Cuirass: Performance monitoring

  • Done
  • quality assurance status badge
Details
6 participants
  • Andreas Enge
  • Bonface M. K.
  • Ludovic Courtès
  • Christopher Baines
  • Mathieu Othacehe
  • zimoun
Owner
unassigned
Submitted by
Ludovic Courtès
Severity
normal
L
L
Ludovic Courtès wrote on 28 Aug 2018 00:33
(address . bug-guix@gnu.org)
87pny3783p.fsf@gnu.org
As discussed earlier today on IRC with Clément, we could add performance
monitoring capabilities to Cuirass. Interesting metrics would be:

• time of push to time of evaluation completion;

• time of evaluation completion to time of build completion.
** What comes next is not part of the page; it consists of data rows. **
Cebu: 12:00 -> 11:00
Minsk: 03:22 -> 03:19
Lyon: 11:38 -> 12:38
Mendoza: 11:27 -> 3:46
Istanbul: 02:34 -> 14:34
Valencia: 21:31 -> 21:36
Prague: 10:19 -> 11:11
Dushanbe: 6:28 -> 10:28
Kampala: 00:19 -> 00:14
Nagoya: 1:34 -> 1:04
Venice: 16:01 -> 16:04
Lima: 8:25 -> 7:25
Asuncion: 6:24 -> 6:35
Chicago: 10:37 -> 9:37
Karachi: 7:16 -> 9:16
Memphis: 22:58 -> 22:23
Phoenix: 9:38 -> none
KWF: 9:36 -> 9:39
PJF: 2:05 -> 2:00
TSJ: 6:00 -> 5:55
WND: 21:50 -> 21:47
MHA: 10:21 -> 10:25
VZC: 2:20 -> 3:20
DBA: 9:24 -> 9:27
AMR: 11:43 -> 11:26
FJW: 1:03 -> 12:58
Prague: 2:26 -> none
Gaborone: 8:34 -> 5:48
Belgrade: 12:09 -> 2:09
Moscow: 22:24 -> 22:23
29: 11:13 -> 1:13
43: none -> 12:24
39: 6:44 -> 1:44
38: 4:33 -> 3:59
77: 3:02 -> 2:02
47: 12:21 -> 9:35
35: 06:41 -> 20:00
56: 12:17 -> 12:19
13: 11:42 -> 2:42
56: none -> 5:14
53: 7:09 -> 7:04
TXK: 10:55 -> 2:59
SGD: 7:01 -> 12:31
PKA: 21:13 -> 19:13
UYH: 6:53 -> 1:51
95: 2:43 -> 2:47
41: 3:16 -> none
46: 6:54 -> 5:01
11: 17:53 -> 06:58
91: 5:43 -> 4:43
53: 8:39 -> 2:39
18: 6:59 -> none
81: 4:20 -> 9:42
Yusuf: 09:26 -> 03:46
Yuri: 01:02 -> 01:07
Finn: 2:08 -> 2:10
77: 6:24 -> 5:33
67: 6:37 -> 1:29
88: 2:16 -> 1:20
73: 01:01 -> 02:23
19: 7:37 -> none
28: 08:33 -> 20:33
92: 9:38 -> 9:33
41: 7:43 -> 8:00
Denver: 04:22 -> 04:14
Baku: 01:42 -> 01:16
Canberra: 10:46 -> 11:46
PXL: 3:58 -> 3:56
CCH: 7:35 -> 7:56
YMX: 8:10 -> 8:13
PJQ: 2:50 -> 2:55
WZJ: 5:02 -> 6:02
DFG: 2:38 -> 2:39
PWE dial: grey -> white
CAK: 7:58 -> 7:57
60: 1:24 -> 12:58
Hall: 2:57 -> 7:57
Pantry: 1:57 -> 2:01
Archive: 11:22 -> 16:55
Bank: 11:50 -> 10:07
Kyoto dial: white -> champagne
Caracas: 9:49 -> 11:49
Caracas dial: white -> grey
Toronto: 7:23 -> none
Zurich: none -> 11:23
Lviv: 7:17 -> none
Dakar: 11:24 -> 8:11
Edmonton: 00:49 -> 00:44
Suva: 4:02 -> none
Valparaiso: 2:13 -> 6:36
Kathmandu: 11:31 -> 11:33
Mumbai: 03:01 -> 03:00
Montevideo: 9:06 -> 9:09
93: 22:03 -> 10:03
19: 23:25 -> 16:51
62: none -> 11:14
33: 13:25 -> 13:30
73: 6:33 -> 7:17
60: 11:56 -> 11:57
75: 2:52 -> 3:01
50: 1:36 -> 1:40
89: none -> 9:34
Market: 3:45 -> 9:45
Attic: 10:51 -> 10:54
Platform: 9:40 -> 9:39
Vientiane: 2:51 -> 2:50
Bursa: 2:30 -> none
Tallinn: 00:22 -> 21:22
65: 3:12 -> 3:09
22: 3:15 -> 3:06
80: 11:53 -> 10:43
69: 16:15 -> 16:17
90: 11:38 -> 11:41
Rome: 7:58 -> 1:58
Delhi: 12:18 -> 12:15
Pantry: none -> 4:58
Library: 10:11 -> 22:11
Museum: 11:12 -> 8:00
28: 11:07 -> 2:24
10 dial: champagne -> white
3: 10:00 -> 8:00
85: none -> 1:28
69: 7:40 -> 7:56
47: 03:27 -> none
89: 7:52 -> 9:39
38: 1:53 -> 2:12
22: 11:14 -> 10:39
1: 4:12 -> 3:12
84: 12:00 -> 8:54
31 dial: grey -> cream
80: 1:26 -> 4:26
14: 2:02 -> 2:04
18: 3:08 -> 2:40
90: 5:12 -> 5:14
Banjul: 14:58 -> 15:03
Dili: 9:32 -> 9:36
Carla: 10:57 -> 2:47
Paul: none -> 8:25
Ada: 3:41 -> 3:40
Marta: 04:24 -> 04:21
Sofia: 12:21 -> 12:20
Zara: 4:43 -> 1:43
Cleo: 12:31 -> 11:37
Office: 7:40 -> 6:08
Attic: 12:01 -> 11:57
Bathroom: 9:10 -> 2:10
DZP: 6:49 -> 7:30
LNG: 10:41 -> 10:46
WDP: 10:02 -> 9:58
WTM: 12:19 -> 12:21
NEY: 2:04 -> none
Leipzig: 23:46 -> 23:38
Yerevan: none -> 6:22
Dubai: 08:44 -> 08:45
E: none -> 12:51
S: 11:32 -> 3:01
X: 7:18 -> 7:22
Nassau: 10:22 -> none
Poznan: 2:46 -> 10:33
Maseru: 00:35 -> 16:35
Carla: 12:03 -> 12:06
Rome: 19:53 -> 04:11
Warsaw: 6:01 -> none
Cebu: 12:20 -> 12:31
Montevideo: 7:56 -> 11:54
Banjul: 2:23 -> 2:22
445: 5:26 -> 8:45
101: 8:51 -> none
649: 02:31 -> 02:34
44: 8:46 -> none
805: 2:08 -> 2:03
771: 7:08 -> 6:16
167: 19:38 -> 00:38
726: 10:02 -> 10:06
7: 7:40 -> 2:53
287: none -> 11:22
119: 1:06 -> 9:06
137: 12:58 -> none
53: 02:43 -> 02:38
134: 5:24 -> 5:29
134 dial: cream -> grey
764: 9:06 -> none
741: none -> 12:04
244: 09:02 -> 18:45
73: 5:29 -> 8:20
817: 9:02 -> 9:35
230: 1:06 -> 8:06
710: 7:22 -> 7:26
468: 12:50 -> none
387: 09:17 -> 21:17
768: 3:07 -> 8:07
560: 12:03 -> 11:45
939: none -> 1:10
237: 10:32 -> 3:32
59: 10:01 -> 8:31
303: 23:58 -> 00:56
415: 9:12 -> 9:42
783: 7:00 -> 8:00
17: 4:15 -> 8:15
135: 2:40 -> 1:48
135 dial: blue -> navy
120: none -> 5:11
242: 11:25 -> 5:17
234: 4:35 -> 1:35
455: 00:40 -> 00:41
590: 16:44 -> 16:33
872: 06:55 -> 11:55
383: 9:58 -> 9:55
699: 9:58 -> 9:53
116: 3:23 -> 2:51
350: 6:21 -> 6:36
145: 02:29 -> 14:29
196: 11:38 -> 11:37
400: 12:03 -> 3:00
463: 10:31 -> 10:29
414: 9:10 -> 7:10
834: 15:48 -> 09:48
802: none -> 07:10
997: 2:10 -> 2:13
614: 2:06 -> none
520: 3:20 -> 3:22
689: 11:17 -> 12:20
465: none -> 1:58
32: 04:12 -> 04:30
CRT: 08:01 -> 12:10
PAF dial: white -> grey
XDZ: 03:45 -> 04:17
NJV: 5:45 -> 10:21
We could visualize that per job over time. Perhaps these are also stats
that ‘guix weather’ could display.

Ludo’.
M
M
Mathieu Othacehe wrote on 6 Sep 2020 16:42
(name . Ludovic Courtès)(address . ludo@gnu.org)(address . 32548@debbugs.gnu.org)
87d02zge5e.fsf@gnu.org
Hello,

Toggle quote (7 lines)
> As discussed earlier today on IRC with Clément, we could add performance
> monitoring capabilities to Cuirass. Interesting metrics would be:
>
> • time of push to time of evaluation completion;
>
> • time of evaluation completion to time of build completion.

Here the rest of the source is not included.